Four sources on Tuesday confirmed that Burundi is withdrawing its forces from the eastern Democratic Republic of Congo where they had been fighting against M23 rebels.
The sources said Burundi troops withdrawing from the war have dealt a major blow to Congo’s army as it struggles to halt a rebel advance.
But a spokesman for the Burundian military dismissed reports of the ongoing pull-out as “fake”, and said in a post on X that his country’s soldiers were “continuing to execute their missions in their areas of responsibility” in Congo.
The pull-out came as the United Nations human rights office accused M23 rebels of executing children in eastern Congo during their advance, which has seen the group seize the region’s two largest cities.

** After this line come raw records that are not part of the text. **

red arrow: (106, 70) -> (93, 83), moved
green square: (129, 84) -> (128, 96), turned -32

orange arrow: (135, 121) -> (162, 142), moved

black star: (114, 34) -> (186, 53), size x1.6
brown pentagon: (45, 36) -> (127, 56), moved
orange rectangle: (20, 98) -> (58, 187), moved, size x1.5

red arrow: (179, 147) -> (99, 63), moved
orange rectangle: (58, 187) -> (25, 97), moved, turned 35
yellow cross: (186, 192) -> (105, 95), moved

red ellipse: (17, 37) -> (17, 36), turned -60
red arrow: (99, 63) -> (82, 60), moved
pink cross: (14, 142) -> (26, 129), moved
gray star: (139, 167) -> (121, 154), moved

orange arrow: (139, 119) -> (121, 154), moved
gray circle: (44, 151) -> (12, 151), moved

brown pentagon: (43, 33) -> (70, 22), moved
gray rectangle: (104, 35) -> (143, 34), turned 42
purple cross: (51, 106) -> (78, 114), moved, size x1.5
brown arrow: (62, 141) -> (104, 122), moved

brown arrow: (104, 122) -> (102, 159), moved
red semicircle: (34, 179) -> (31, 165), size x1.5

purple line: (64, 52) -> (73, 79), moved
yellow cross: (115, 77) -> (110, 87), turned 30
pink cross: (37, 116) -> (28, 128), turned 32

“A number of trucks filled with (Burundian) military arrived in the country since yesterday” through a border post, a Burundian army officer said, confirming movements also described by two U.N. sources and an African diplomat.
Burundian soldiers fought alongside the Congolese to try to defend Kavumu, home to the airport that services Bukavu, the capital of South Kivu province, which fell over the weekend.

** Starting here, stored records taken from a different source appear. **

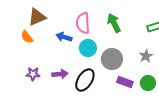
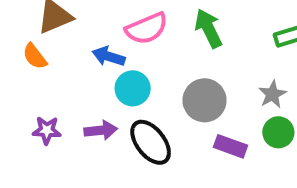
pink semicircle: (83, 23) -> (147, 28), turned -110
cyan circle: (88, 48) -> (133, 88), moved
black ellipse: (85, 80) -> (151, 142), turned -70
green circle: (148, 83) -> (278, 132), moved

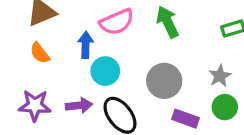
orange semicircle: (35, 56) -> (40, 53), moved
blue arrow: (109, 56) -> (86, 45), turned 75
purple star: (47, 130) -> (35, 105), size x1.4

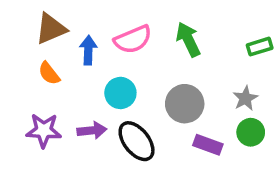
blue arrow: (86, 45) -> (88, 50), moved

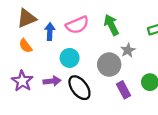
gray star: (245, 98) -> (128, 50), moved
purple star: (44, 130) -> (22, 81), turned 30
purple rectangle: (208, 145) -> (123, 90), turned 42

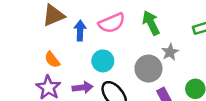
orange semicircle: (26, 46) -> (52, 60), moved

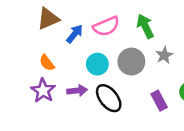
blue arrow: (80, 31) -> (75, 34), turned 36
gray circle: (148, 69) -> (131, 62), moved

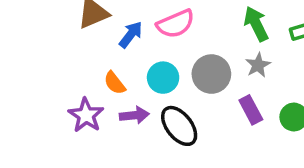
green arrow: (145, 26) -> (256, 24), moved
orange semicircle: (47, 63) -> (115, 83), moved
purple rectangle: (159, 101) -> (251, 110), moved

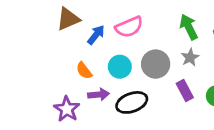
purple star: (86, 115) -> (67, 109), moved
black ellipse: (179, 126) -> (132, 102), turned -72

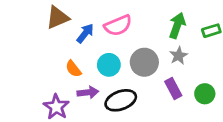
green arrow: (189, 27) -> (177, 25), turned 45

It was the rebels’ most significant prize since they seized Goma, the biggest city in eastern Congo, in late January.
Burundi has had soldiers in eastern Congo for years, initially to hunt down Burundian rebels there, but more recently, to aid in the fight against M23.
The well-equipped M23 is the latest in a long line of ethnic Tutsi-led rebel movements to emerge in Congo’s volatile east.

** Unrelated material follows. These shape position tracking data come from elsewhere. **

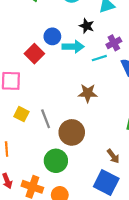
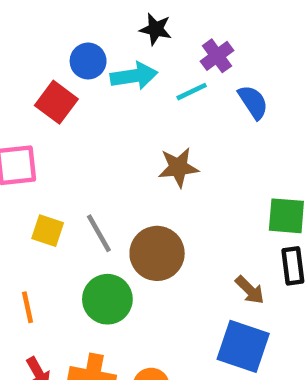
green circle: (56, 161) -> (107, 299), moved

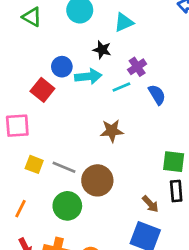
gray line: (99, 233) -> (64, 167), turned -40
orange line: (27, 307) -> (21, 209), turned 36

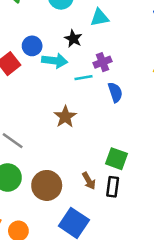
brown star: (112, 131) -> (65, 117), turned 30
brown circle: (97, 180) -> (47, 185), moved
brown arrow: (150, 204) -> (89, 181), moved

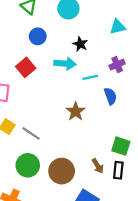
cyan triangle: (100, 18) -> (118, 27), moved
blue circle: (32, 46) -> (38, 36), moved
purple cross: (103, 62) -> (117, 65), moved
blue semicircle: (115, 92) -> (110, 96), moved

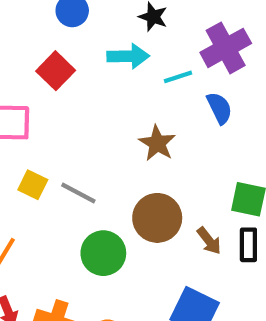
purple cross: (117, 65) -> (226, 48), size x1.6
green circle: (28, 165) -> (103, 253), moved
brown circle: (62, 171) -> (157, 218), moved

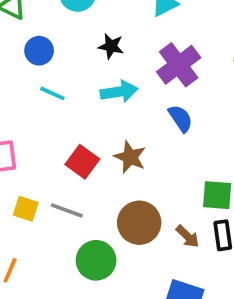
cyan arrow: (128, 56) -> (119, 92), moved
red square: (56, 71) -> (82, 162), moved
cyan line: (178, 77) -> (52, 93), moved, turned 50

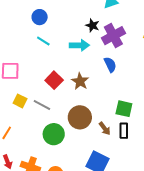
black star: (111, 46) -> (92, 25), moved

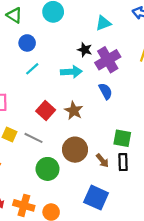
cyan line: (43, 41) -> (32, 69), turned -72

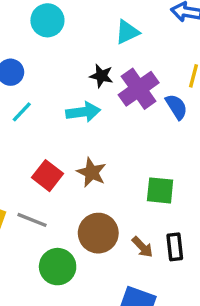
blue semicircle: (106, 91) -> (176, 107), moved
green square: (122, 138) -> (160, 190), moved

In their march south, the rebels on Tuesday entered the town of Kamanyola, some 50 km (31 miles) south of Bukavu, according to two residents and an M23 source.
Fighting between rebels and the Congolese army also took place on Tuesday in Lubero territory, north of Goma, local official Kambale Vighuliro and army colonel Alain Kiwewa told Reuters.
Meanwhile, Congo President Felix Tshisekedi met his Angolan counterpart Joao Lourenco in Luanda, the Angolan capital, to discuss the accelerated deterioration of the security situation in eastern Congo, the Angolan presidency said in a statement posted on Facebook.
Rwanda rejects allegations from Congo, the United Nations and Western powers that it supports the group with arms and troops.
It says it is defending itself against the threat from a Hutu militia, which it says is fighting with the Congolese military.
Congo rejects Rwanda’s complaints and says Rwanda has used its proxy militias to loot its minerals.